_ENTRIES PROVIDED_:
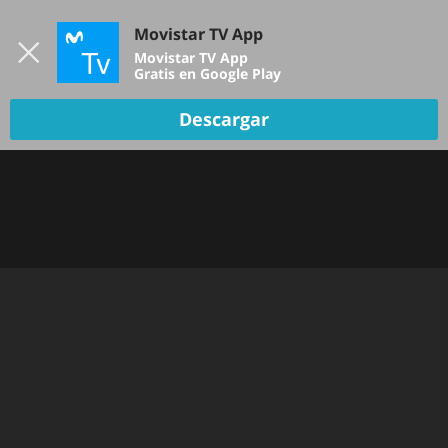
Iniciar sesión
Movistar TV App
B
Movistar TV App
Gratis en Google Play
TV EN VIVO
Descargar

* * *

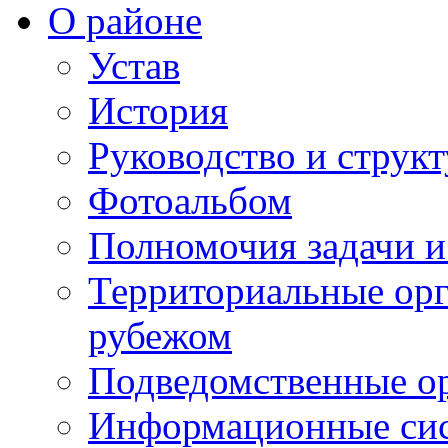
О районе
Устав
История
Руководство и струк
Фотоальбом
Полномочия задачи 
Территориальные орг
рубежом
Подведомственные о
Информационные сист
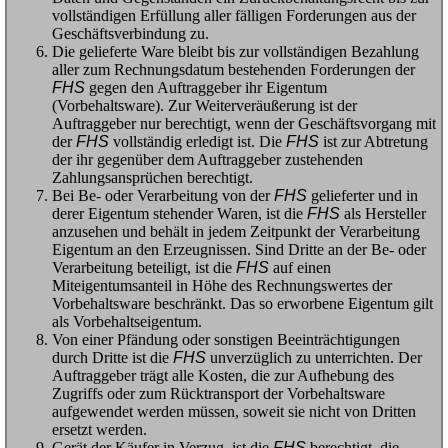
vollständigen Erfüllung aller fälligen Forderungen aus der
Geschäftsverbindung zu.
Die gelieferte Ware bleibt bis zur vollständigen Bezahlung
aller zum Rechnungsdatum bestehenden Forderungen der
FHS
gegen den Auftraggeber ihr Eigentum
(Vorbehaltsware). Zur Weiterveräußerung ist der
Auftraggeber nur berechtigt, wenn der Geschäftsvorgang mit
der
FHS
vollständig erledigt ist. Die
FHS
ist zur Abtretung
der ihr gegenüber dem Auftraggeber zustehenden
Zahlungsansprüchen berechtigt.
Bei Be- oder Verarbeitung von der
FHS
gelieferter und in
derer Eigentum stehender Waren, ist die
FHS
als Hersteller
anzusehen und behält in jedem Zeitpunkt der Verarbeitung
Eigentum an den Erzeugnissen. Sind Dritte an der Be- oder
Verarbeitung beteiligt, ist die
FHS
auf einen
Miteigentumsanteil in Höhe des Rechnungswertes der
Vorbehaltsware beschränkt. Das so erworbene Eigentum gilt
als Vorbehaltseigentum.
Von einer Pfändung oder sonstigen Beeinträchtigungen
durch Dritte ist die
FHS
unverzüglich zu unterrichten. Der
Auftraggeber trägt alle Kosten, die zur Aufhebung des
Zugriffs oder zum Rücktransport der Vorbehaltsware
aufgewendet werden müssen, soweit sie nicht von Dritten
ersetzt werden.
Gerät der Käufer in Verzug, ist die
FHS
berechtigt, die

...

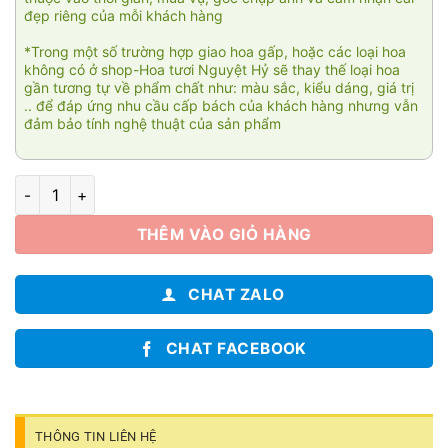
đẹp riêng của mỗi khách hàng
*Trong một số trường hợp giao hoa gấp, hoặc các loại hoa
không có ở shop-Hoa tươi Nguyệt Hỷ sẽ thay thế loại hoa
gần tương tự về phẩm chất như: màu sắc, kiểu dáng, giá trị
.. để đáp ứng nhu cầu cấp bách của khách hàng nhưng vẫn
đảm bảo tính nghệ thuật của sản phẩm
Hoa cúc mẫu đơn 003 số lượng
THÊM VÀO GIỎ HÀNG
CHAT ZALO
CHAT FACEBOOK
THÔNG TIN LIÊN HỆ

_THE PROBLEM_:
Repeat, character for character, the lines of the material above from the line with "vollständig erledigt ist. Die" through the line with "berechtigt, die".

_TASK RESPONSE_:
vollständig erledigt ist. Die
FHS
ist zur Abtretung
der ihr gegenüber dem Auftraggeber zustehenden
Zahlungsansprüchen berechtigt.
Bei Be- oder Verarbeitung von der
FHS
gelieferter und in
derer Eigentum stehender Waren, ist die
FHS
als Hersteller
anzusehen und behält in jedem Zeitpunkt der Verarbeitung
Eigentum an den Erzeugnissen. Sind Dritte an der Be- oder
Verarbeitung beteiligt, ist die
FHS
auf einen
Miteigentumsanteil in Höhe des Rechnungswertes der
Vorbehaltsware beschränkt. Das so erworbene Eigentum gilt
als Vorbehaltseigentum.
Von einer Pfändung oder sonstigen Beeinträchtigungen
durch Dritte ist die
FHS
unverzüglich zu unterrichten. Der
Auftraggeber trägt alle Kosten, die zur Aufhebung des
Zugriffs oder zum Rücktransport der Vorbehaltsware
aufgewendet werden müssen, soweit sie nicht von Dritten
ersetzt werden.
Gerät der Käufer in Verzug, ist die
FHS
berechtigt, die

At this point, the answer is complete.